● Records shown
■ ■ ■ ■ ■

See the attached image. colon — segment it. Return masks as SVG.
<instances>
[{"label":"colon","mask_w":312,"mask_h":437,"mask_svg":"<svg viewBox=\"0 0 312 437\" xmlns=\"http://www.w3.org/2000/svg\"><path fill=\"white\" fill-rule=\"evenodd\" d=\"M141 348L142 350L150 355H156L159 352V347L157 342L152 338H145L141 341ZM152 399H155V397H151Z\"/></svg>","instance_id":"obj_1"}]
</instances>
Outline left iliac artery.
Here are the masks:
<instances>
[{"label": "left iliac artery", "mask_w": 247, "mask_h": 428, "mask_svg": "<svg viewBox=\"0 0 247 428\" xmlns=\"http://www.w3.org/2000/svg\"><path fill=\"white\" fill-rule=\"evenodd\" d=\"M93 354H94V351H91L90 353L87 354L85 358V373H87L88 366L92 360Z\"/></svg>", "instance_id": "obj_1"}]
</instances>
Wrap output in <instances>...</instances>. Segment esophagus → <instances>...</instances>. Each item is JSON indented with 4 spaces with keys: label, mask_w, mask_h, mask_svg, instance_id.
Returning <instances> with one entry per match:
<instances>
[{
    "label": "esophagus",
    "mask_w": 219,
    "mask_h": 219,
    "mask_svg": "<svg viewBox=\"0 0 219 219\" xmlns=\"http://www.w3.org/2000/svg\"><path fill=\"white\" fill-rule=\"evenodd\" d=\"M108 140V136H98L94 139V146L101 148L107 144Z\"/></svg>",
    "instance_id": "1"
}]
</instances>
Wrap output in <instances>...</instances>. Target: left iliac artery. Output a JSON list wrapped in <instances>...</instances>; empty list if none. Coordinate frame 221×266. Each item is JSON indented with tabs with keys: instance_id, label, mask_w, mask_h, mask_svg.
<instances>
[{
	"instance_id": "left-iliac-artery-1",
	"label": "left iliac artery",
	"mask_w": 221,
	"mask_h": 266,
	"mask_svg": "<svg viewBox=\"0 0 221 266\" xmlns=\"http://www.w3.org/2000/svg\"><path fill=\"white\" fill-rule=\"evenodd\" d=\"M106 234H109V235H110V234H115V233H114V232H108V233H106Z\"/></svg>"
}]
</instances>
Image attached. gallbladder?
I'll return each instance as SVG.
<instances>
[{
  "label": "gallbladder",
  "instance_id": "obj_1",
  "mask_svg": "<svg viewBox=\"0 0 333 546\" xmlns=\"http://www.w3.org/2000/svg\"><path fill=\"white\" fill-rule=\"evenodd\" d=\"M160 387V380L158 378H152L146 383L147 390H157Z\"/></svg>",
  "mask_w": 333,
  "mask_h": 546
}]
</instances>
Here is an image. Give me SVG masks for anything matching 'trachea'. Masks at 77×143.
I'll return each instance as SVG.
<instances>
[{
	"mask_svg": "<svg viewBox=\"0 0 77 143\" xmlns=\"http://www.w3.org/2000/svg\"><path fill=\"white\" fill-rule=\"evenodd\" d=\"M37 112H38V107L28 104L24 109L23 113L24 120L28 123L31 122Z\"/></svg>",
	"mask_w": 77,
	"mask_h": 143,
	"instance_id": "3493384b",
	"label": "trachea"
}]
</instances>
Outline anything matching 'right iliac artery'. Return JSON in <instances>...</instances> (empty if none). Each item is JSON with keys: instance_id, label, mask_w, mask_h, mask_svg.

■ ■ ■ ■ ■

● What is being asked
Copy every record exactly, leaving each line intact.

● Finished exercise
See the attached image. colon — segment it. Return masks as SVG.
<instances>
[{"label":"colon","mask_w":312,"mask_h":437,"mask_svg":"<svg viewBox=\"0 0 312 437\" xmlns=\"http://www.w3.org/2000/svg\"><path fill=\"white\" fill-rule=\"evenodd\" d=\"M141 348L142 350L150 355H156L159 352V347L157 342L152 338H145L141 341ZM152 399H155V397H151Z\"/></svg>","instance_id":"obj_1"}]
</instances>
Outline left iliac artery.
Here are the masks:
<instances>
[{"label": "left iliac artery", "mask_w": 247, "mask_h": 428, "mask_svg": "<svg viewBox=\"0 0 247 428\" xmlns=\"http://www.w3.org/2000/svg\"><path fill=\"white\" fill-rule=\"evenodd\" d=\"M93 354H94V351H91L90 353L87 354L85 358V373H87L88 366L92 360Z\"/></svg>", "instance_id": "obj_1"}]
</instances>
Wrap output in <instances>...</instances>. Segment esophagus → <instances>...</instances>. Each item is JSON indented with 4 spaces with keys: label, mask_w, mask_h, mask_svg, instance_id.
Returning <instances> with one entry per match:
<instances>
[{
    "label": "esophagus",
    "mask_w": 219,
    "mask_h": 219,
    "mask_svg": "<svg viewBox=\"0 0 219 219\" xmlns=\"http://www.w3.org/2000/svg\"><path fill=\"white\" fill-rule=\"evenodd\" d=\"M108 140V136H98L94 139V146L101 148L107 144Z\"/></svg>",
    "instance_id": "1"
}]
</instances>
Wrap output in <instances>...</instances>. Target: left iliac artery. Output a JSON list wrapped in <instances>...</instances>; empty list if none. Coordinate frame 221×266. Each item is JSON indented with tabs with keys: instance_id, label, mask_w, mask_h, mask_svg.
<instances>
[{
	"instance_id": "left-iliac-artery-1",
	"label": "left iliac artery",
	"mask_w": 221,
	"mask_h": 266,
	"mask_svg": "<svg viewBox=\"0 0 221 266\" xmlns=\"http://www.w3.org/2000/svg\"><path fill=\"white\" fill-rule=\"evenodd\" d=\"M106 234H109V235H110V234H115V233H114V232H108V233H106Z\"/></svg>"
}]
</instances>
Image attached. gallbladder?
I'll return each instance as SVG.
<instances>
[{
  "label": "gallbladder",
  "instance_id": "obj_1",
  "mask_svg": "<svg viewBox=\"0 0 333 546\" xmlns=\"http://www.w3.org/2000/svg\"><path fill=\"white\" fill-rule=\"evenodd\" d=\"M160 387V380L158 378H152L146 383L147 390H157Z\"/></svg>",
  "mask_w": 333,
  "mask_h": 546
}]
</instances>
Here is an image. Give me SVG masks for anything matching 'trachea'. Masks at 77×143.
I'll return each instance as SVG.
<instances>
[{
	"mask_svg": "<svg viewBox=\"0 0 77 143\" xmlns=\"http://www.w3.org/2000/svg\"><path fill=\"white\" fill-rule=\"evenodd\" d=\"M37 112H38V107L28 104L24 109L23 113L24 120L28 123L31 122Z\"/></svg>",
	"mask_w": 77,
	"mask_h": 143,
	"instance_id": "3493384b",
	"label": "trachea"
}]
</instances>
Outline anything matching 'right iliac artery'. Return JSON in <instances>...</instances> (empty if none). Each item is JSON with keys: instance_id, label, mask_w, mask_h, mask_svg.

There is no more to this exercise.